*What to work on*
With the pictures set aside, write out all of the data exactly as it stands.

*Provided records*
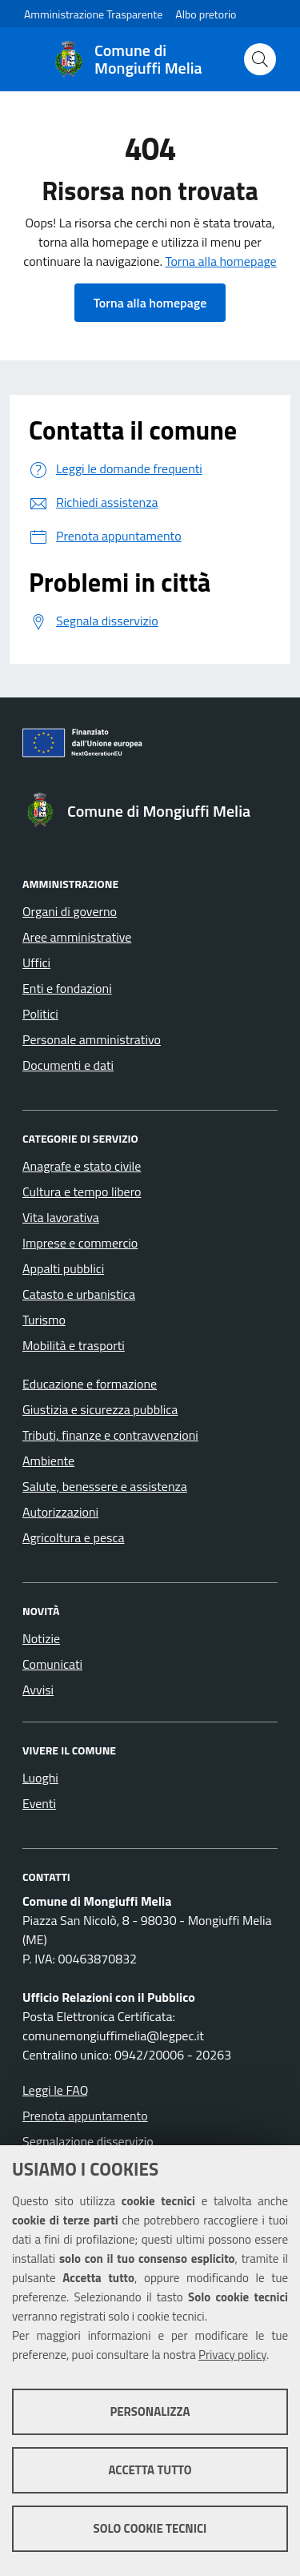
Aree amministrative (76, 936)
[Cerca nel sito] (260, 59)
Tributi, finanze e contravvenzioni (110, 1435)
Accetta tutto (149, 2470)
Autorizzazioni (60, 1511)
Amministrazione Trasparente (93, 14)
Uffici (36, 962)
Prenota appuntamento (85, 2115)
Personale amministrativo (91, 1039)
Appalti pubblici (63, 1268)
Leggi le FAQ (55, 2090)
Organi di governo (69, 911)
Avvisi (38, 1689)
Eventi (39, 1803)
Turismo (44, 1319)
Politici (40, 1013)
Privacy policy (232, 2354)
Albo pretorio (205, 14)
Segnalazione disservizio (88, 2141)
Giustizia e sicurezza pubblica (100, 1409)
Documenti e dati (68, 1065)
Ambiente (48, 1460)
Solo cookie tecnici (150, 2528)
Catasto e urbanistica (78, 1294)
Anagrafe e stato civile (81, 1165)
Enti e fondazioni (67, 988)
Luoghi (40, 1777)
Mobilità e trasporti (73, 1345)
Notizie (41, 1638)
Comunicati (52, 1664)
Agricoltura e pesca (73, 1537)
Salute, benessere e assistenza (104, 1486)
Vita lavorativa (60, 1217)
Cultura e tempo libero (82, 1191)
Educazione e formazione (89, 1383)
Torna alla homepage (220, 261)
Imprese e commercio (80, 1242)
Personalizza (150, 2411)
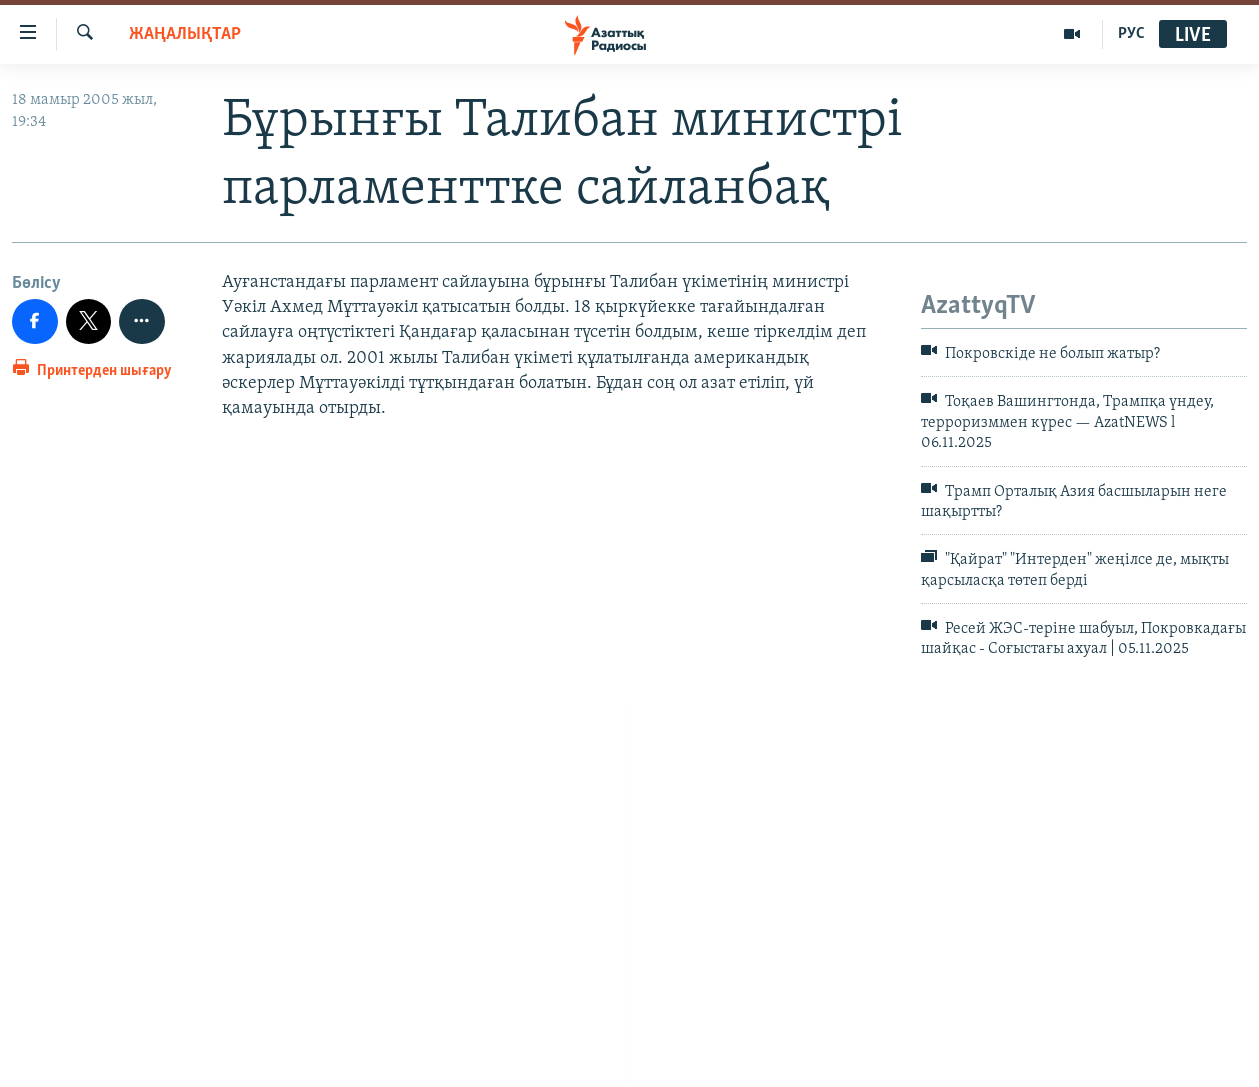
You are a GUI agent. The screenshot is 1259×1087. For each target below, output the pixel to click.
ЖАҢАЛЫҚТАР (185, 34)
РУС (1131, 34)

*Completed exercise*
Aree amministrative (76, 936)
[Cerca nel sito] (260, 59)
Tributi, finanze e contravvenzioni (110, 1435)
Accetta tutto (149, 2470)
Autorizzazioni (60, 1511)
Amministrazione Trasparente (93, 14)
Uffici (36, 962)
Prenota appuntamento (85, 2115)
Personale amministrativo (91, 1039)
Appalti pubblici (63, 1268)
Leggi le FAQ (55, 2090)
Organi di governo (69, 911)
Avvisi (38, 1689)
Eventi (39, 1803)
Turismo (44, 1319)
Politici (40, 1013)
Privacy policy (232, 2354)
Albo pretorio (205, 14)
Segnalazione disservizio (88, 2141)
Giustizia e sicurezza pubblica (100, 1409)
Documenti e dati (68, 1065)
Ambiente (48, 1460)
Solo cookie tecnici (150, 2528)
Catasto e urbanistica (78, 1294)
Anagrafe e stato civile (81, 1165)
Enti e fondazioni (67, 988)
Luoghi (40, 1777)
Mobilità e trasporti (73, 1345)
Notizie (41, 1638)
Comunicati (52, 1664)
Agricoltura e pesca (73, 1537)
Salute, benessere e assistenza (104, 1486)
Vita lavorativa (60, 1217)
Cultura e tempo libero (82, 1191)
Educazione e formazione (89, 1383)
Torna alla homepage (220, 261)
Imprese e commercio (80, 1242)
Personalizza (150, 2411)
You are a GUI agent. The screenshot is 1259×1087. For each target below, output the pixel to click.
ЖАҢАЛЫҚТАР (185, 34)
РУС (1131, 34)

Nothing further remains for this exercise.